### PROBLEM TO SOLVE
The answer must consist solely of the lines from the opening line of the entries through the line with "removal operations. Ongoing", transcribed exactly and without any pictures.

### DATA RECORDS
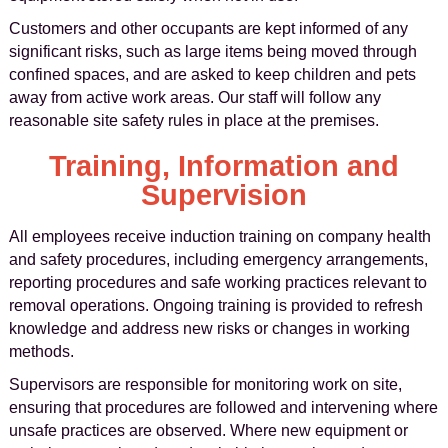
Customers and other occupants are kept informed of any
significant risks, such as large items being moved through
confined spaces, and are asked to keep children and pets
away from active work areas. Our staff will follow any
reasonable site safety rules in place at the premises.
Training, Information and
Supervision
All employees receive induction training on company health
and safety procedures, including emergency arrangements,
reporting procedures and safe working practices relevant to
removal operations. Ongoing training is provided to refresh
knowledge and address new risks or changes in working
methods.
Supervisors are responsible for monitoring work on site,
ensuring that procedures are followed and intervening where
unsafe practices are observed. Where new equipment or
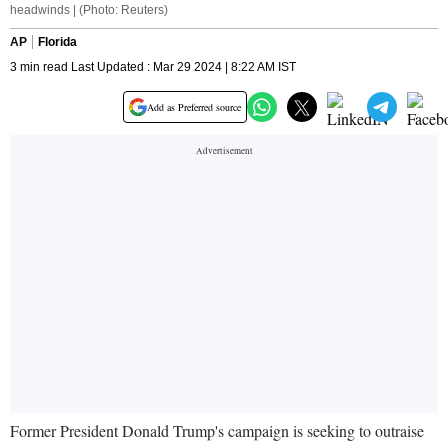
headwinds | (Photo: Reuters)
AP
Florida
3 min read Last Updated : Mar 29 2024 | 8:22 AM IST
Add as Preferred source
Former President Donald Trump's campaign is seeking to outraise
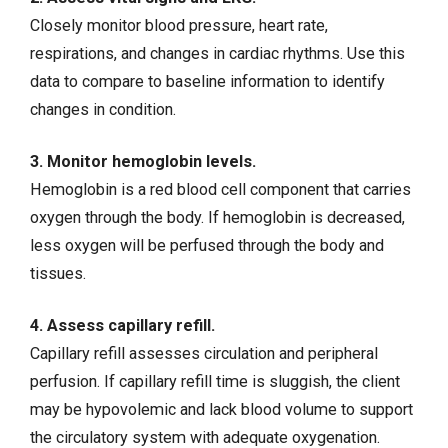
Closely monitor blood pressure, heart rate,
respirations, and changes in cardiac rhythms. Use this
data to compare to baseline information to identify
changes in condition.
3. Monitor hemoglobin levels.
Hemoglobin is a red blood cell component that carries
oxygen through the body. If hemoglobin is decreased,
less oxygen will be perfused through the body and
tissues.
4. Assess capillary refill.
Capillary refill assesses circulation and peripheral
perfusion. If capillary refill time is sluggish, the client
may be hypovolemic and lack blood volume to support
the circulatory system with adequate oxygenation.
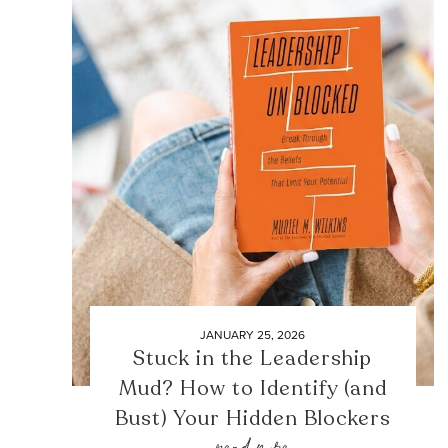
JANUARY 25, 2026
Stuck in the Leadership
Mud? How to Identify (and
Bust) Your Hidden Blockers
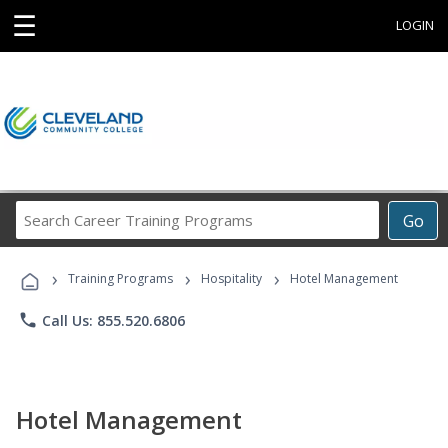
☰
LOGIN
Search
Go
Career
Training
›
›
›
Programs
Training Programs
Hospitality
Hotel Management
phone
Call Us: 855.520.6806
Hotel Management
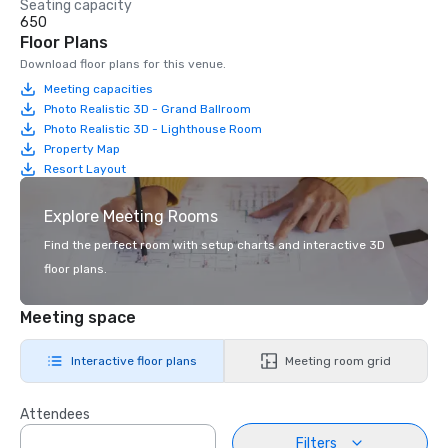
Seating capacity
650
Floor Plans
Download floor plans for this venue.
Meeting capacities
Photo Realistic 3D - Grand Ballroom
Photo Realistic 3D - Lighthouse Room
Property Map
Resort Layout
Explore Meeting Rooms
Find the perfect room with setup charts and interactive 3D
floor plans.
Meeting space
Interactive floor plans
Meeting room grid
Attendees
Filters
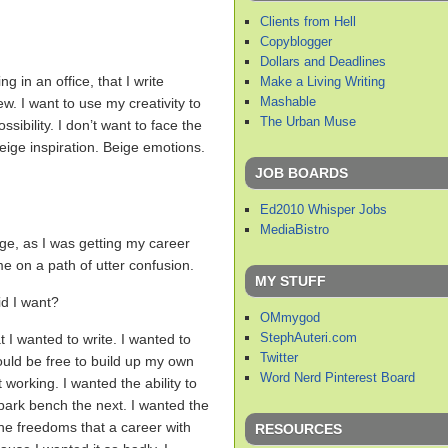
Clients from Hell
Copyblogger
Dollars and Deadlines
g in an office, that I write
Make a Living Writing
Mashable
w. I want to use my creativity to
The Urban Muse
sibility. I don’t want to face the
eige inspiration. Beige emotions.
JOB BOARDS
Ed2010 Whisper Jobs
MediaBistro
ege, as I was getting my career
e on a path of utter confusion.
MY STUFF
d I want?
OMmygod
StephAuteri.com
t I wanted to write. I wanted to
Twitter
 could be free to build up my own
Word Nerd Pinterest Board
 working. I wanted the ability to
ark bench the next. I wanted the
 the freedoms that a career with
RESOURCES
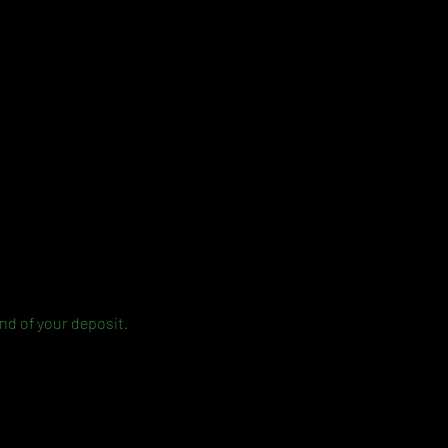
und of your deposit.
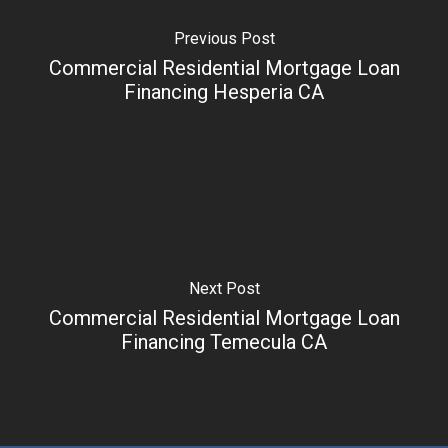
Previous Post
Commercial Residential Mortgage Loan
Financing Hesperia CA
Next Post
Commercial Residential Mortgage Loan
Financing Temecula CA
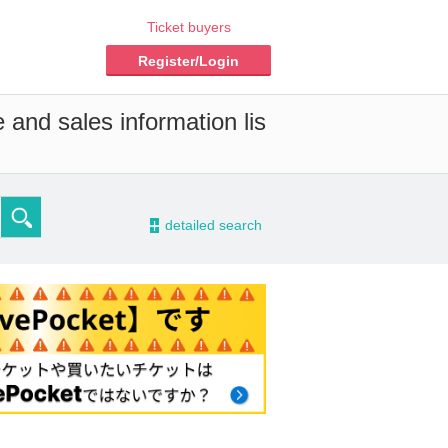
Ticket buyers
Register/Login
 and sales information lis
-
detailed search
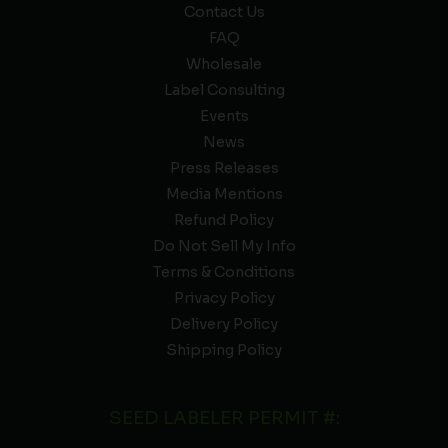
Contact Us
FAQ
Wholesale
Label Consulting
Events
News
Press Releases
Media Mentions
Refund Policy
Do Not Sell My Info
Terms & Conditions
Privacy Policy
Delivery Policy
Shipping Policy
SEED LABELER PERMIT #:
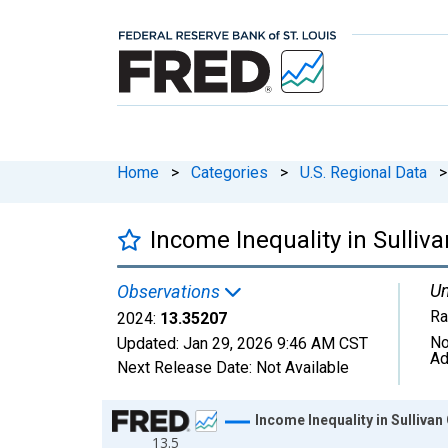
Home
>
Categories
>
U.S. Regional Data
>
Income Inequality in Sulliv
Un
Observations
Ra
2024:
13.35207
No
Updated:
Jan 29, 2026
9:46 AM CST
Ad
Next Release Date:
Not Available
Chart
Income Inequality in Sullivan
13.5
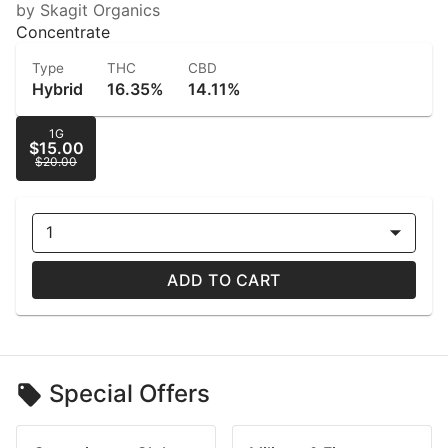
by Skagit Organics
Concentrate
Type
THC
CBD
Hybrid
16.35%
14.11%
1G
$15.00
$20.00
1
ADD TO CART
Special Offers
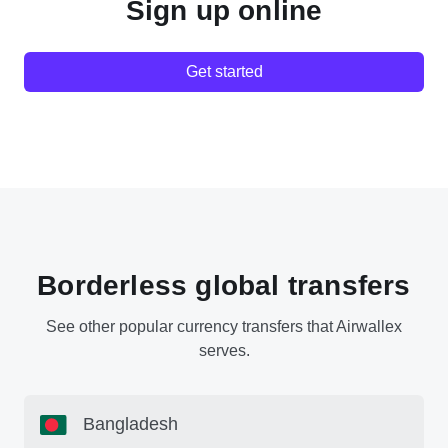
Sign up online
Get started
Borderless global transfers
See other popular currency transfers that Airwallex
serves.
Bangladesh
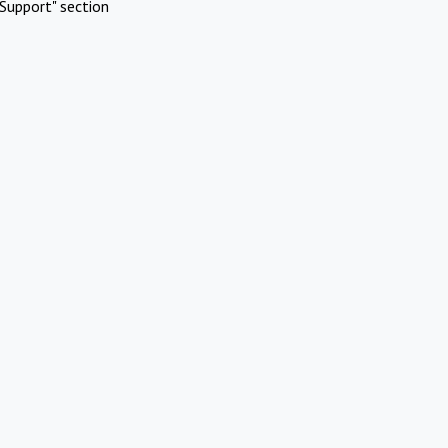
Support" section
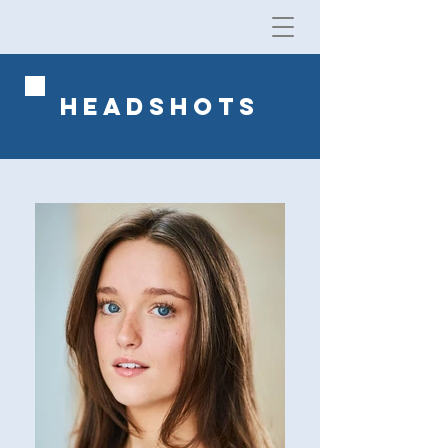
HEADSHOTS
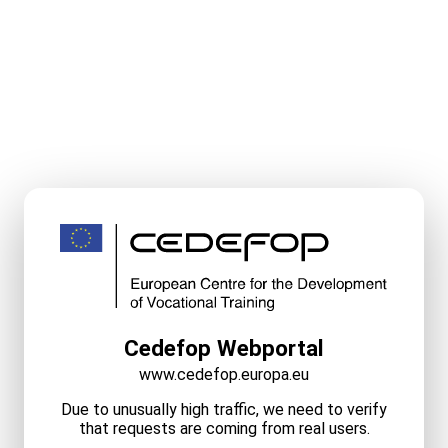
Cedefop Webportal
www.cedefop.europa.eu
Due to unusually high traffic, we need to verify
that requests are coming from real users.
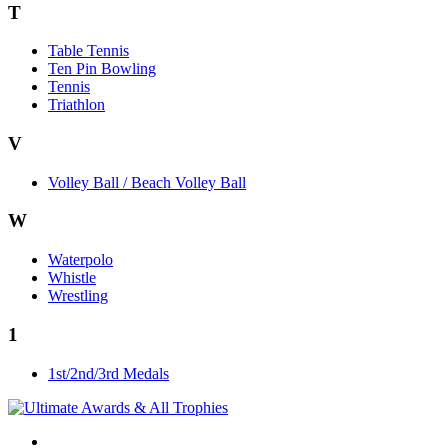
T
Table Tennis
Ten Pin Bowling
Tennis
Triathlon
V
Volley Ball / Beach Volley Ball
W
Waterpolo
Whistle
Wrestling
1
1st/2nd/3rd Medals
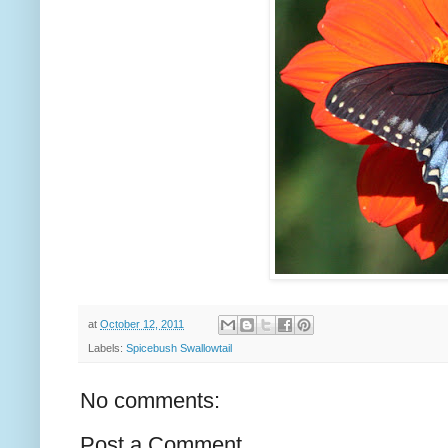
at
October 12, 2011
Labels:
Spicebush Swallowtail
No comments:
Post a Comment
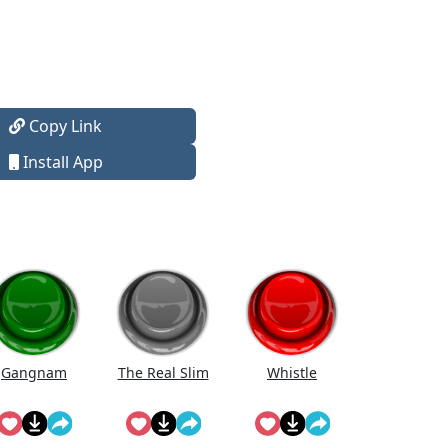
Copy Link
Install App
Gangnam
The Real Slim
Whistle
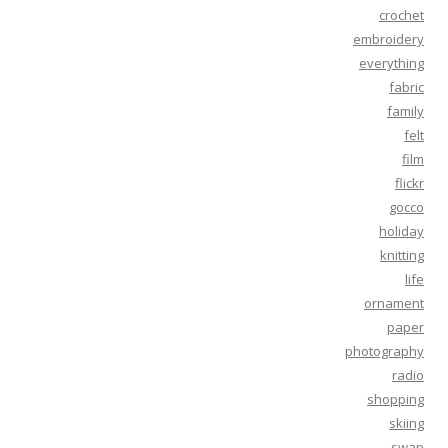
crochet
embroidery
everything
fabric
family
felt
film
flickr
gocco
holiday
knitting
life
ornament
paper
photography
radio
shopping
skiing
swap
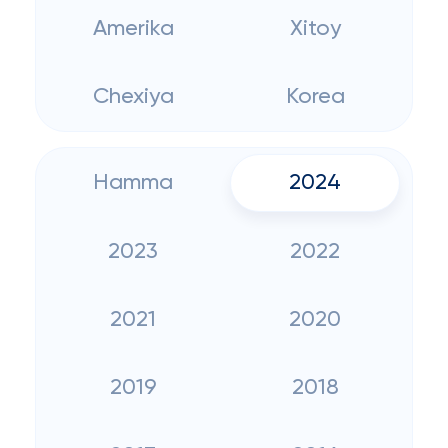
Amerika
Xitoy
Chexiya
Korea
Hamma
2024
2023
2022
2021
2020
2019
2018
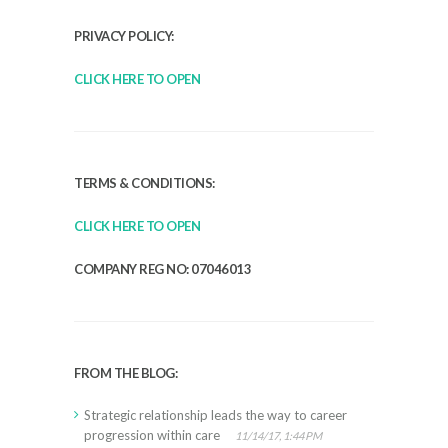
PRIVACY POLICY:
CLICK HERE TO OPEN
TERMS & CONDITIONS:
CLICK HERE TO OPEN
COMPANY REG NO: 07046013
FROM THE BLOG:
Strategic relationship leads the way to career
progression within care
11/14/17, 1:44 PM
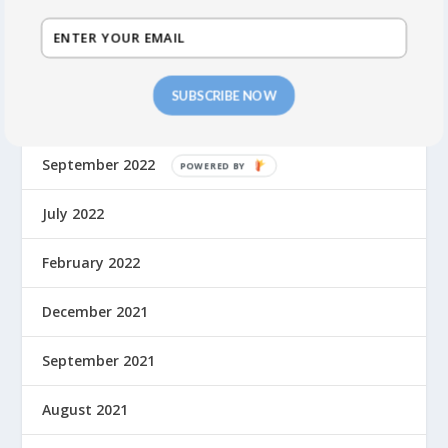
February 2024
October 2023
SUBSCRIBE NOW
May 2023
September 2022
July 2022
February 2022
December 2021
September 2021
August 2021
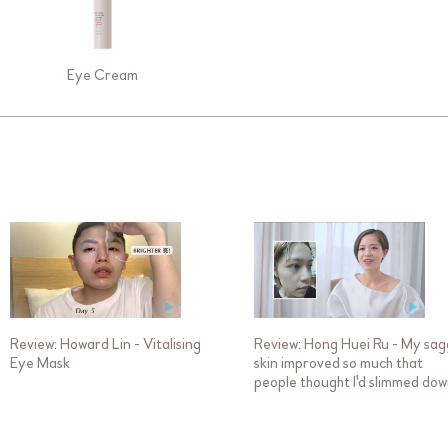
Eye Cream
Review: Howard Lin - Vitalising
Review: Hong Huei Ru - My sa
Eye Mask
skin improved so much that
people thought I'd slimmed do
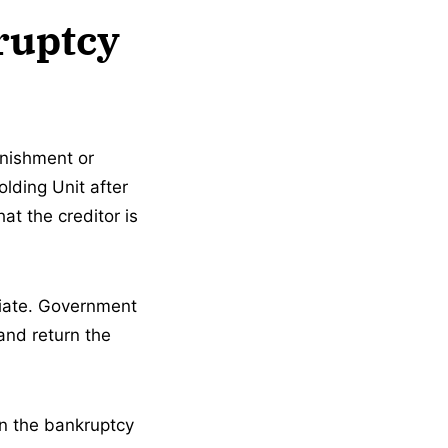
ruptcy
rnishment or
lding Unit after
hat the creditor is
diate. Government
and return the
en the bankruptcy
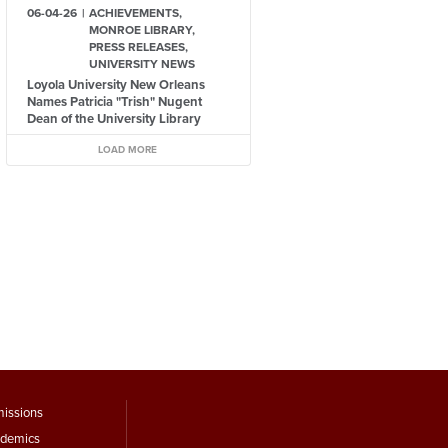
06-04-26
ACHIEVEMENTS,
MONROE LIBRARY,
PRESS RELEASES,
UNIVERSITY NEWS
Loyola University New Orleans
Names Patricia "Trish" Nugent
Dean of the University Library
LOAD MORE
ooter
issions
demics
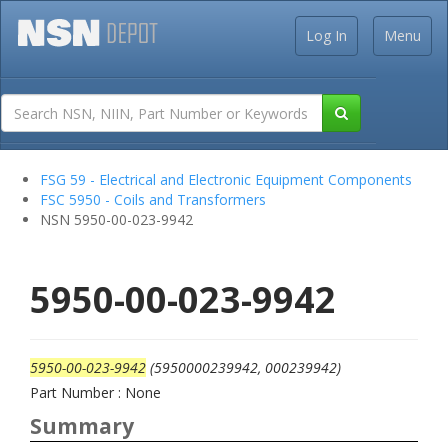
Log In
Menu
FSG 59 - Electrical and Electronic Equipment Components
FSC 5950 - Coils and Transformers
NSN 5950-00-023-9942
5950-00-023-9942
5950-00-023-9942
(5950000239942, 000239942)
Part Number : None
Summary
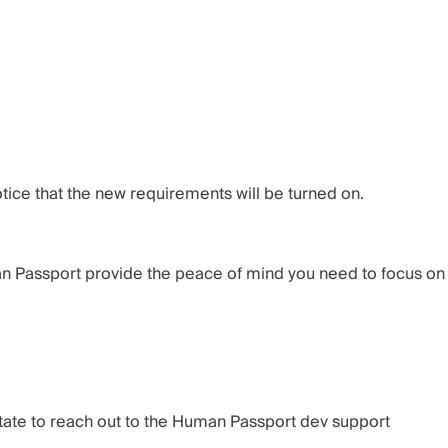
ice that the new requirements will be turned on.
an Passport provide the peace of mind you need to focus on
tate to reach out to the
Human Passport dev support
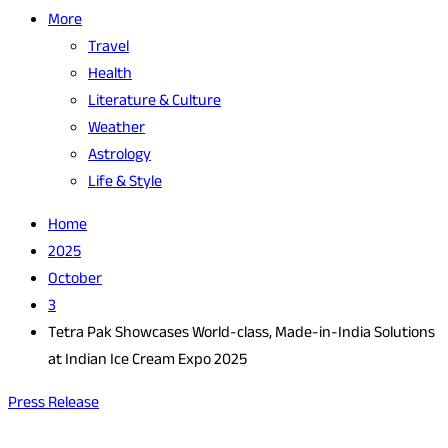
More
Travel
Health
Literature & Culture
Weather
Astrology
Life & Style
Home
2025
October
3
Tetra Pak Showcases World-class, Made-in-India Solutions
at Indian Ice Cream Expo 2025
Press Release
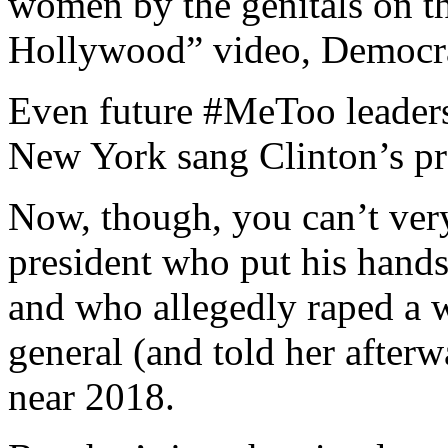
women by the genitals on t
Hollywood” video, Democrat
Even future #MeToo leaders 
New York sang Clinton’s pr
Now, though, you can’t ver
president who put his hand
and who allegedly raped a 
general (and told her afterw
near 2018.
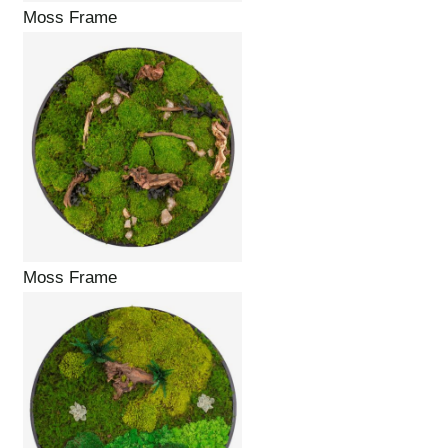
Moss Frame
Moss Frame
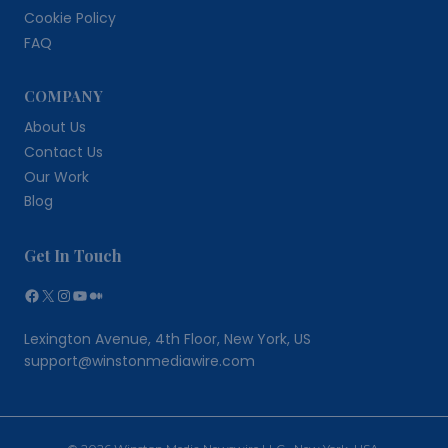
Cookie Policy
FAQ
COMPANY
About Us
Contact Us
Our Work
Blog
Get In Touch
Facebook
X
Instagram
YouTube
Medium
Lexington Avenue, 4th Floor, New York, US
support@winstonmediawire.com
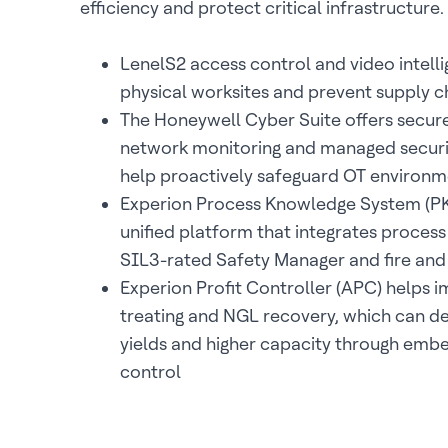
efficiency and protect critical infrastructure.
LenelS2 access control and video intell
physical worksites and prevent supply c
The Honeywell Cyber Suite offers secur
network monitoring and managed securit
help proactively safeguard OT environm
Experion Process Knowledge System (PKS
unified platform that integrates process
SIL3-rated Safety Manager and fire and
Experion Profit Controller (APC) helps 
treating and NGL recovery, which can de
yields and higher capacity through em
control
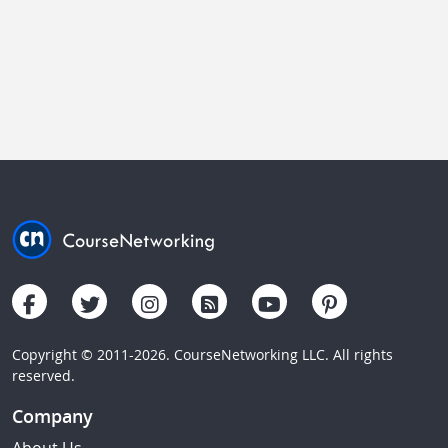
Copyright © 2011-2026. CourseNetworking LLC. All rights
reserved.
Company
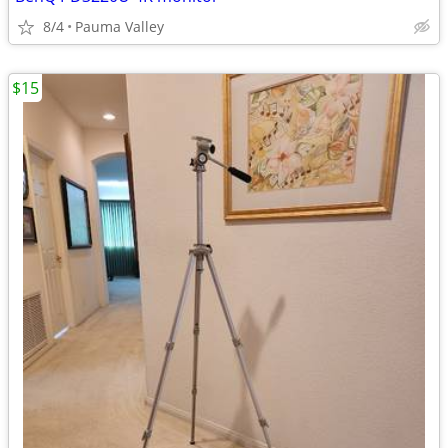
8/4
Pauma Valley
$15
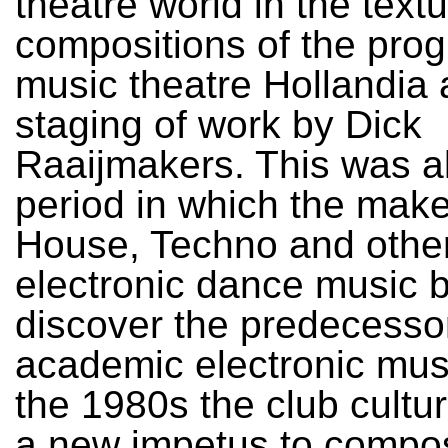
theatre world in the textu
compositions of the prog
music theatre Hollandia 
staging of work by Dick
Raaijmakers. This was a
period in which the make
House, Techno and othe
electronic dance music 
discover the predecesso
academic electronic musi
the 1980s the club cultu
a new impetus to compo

### SOLUTION
Customers and other occupants are kept informed of any
significant risks, such as large items being moved through
confined spaces, and are asked to keep children and pets
away from active work areas. Our staff will follow any
reasonable site safety rules in place at the premises.
Training, Information and
Supervision
All employees receive induction training on company health
and safety procedures, including emergency arrangements,
reporting procedures and safe working practices relevant to
removal operations. Ongoing training is provided to refresh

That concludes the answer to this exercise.